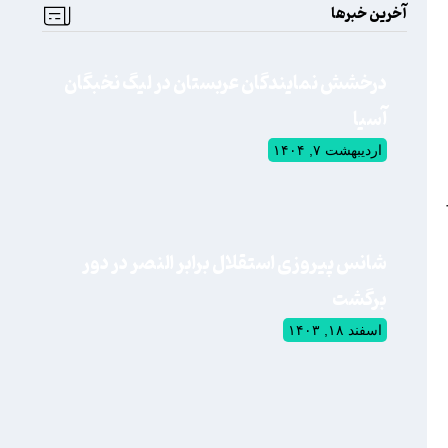
آخرین خبرها
درخشش نمایندگان عربستان در لیگ نخبگان
آسیا
اردیبهشت ۷, ۱۴۰۴
شانس پیروزی استقلال برابر النصر در دور
برگشت
اسفند ۱۸, ۱۴۰۳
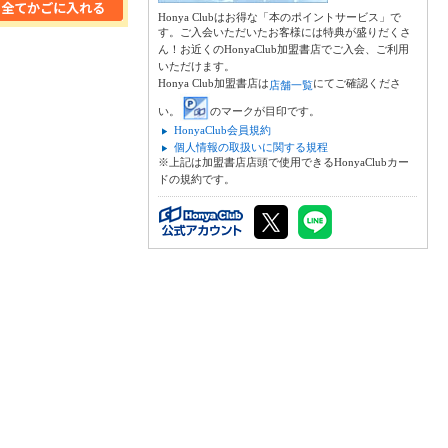
Honya Clubはお得な「本のポイントサービス」で
す。ご入会いただいたお客様には特典が盛りだくさ
ん！お近くのHonyaClub加盟書店でご入会、ご利用
いただけます。
Honya Club加盟書店は
にてご確認くださ
店舗一覧
い。
のマークが目印です。
HonyaClub会員規約
個人情報の取扱いに関する規程
※上記は加盟書店店頭で使用できるHonyaClubカー
ドの規約です。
###
## Your goal
Exact copies of the lines from the one containing "す。ご入会いただいたお客様には特典が盛りだくさ" through the end of the listing, both included, are the only thing wanted.

## Exercise result
す。ご入会いただいたお客様には特典が盛りだくさ
ん！お近くのHonyaClub加盟書店でご入会、ご利用
いただけます。
Honya Club加盟書店は
にてご確認くださ
店舗一覧
い。
のマークが目印です。
HonyaClub会員規約
個人情報の取扱いに関する規程
※上記は加盟書店店頭で使用できるHonyaClubカー
ドの規約です。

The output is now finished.